Illustration shows miniature of robot and toy hand

By Max A. Cherney

(Reuters) - Chip startup Rivos said on Tuesday it raised $250 million in a funding round that will enable it to manufacture its first server chip geared for artificial intelligence.

Nvidia's combination of chips and CUDA software dominates the market for AI-related computing, and Nvidia gobbled up more than 80% market share of AI chips in 2023. But a host of startups and chip giants have started to launch competing products, such as Intel's Gaudi 3 and Meta's inference chip - both unveiled last week.
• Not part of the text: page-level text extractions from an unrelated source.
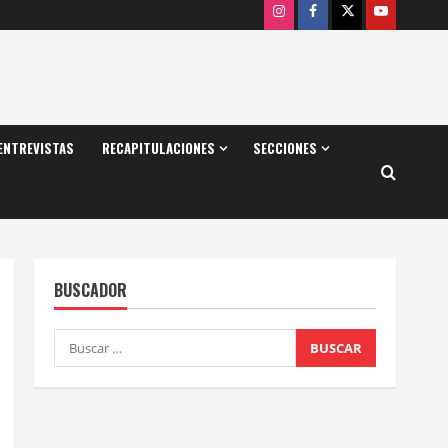
Instagram
Facebook
X
Youtube
ENTREVISTAS
RECAPITULACIONES
SECCIONES
BUSCADOR
Buscar:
Rivos is tight-lipped about the specifics of the product, but has disclosed that its plans include designing chips based on the RISC-V architecture, which is an open source alternative to the architectures made by Arm, Intel and Advanced Micro Devices. Instruction set architectures such as RISC-V are the building blocks of semiconductor designs, and using the open source alternative means Rivos does not have to pay a license fee to Arm.
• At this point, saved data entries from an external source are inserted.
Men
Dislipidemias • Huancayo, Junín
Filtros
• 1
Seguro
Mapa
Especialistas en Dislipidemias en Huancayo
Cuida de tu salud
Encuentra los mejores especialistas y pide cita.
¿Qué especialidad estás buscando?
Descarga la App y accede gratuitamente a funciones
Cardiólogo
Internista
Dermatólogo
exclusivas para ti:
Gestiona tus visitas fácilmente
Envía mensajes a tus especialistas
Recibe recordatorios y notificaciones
"RISC-V doesn't have a (large) software ecosystem, so I decided to form a company and then build software-defined hardware - just like what CUDA did with Nvidia," said Lip-Bu Tan, founding managing partner at Walden Catalyst, one of Rivos' investors.

Santa Clara, California-based Rivos is in the process of designing a server chip that combines a central processing unit and AI accelerator component that will be optimized for large language models and data analytics. The company began with the software necessary to compile computer code to allow the chip to run a program and designed the processor around the software.

"Usually the chip companies do it the other way: build the silicon, and then build the software on top," CEO Puneet Kumar told Reuters in an interview. "We decided, as a company that we should first look at software."

Matrix Capital Management was the largest investor in the funding round that also included investments from Intel, MediaTek and Dell Technologies.